Tabii daha sonra devrimci olup hapislere düştüm. Mamak Cezaevi’ndeyken, görüş yerine gelmek zor. Görüşe gelenler çok uzaktan geliyor, delikten bakıyorlar, sesleniyorlar. Annem geldi benim suratımı gördü. “Oğlum keşke futbolcu olsaydın” dedi.

“1967’de üniversite için yola çıktım, 1983’te mezun olduğumda 7 yıl hapis yatmış, iki tane darbenin sıkıntılarını yaşamıştım”

Tekrar ODTÜ’ye gelişime dönüyorum.

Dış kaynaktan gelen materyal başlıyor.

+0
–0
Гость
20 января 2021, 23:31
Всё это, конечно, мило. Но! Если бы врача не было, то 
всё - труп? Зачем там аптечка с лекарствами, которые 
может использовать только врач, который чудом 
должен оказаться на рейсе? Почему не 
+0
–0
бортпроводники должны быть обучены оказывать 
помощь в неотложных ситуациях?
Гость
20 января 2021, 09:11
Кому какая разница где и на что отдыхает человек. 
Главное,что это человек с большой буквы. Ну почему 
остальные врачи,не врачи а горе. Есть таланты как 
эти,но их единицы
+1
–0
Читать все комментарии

Tabii o zaman ODTÜ, gençlik hareketinin en güçlü olduğu yerlerden biri. Orada kaptırdık. O sene ben hep eylemlere gittim, derslere adaptasyon sıkıntısı da yaşadım ve yeterli puanı alamadığım için kovuldum. Kovulunca akademi sınavına girip Sultanahmet Meydanı’ndaki İstanbul Ticari İlimler Akademisi’nin sınavına girdim. Kazandım. 68 işgallerinde de Deniz Gezmiş’ten destek alarak oranın işgal faaliyetinin başına geçtim.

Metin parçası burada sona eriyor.